--- EXERCISE DATA ---
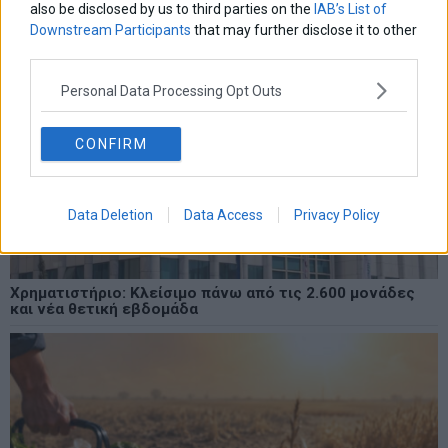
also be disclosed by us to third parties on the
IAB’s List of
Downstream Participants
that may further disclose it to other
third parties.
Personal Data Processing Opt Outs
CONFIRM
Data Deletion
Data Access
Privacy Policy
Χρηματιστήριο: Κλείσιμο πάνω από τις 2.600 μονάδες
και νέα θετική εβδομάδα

--

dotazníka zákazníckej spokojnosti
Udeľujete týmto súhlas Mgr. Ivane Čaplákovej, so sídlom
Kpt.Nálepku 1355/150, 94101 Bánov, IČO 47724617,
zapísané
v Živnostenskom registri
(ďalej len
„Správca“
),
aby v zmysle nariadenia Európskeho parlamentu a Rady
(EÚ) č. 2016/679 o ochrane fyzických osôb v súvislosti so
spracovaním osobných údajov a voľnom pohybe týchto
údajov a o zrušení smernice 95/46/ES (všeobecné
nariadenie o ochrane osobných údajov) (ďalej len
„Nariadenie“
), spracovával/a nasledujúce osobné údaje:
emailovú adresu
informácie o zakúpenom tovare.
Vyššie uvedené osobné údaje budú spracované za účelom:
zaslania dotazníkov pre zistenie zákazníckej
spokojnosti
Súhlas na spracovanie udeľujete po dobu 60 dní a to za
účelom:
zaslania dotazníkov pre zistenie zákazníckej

--- ACTIVITY ---
Every line above that includes the word "osobné" should be listed.

--- EXERCISE OUTPUT ---
), spracovával/a nasledujúce osobné údaje:
Vyššie uvedené osobné údaje budú spracované za účelom:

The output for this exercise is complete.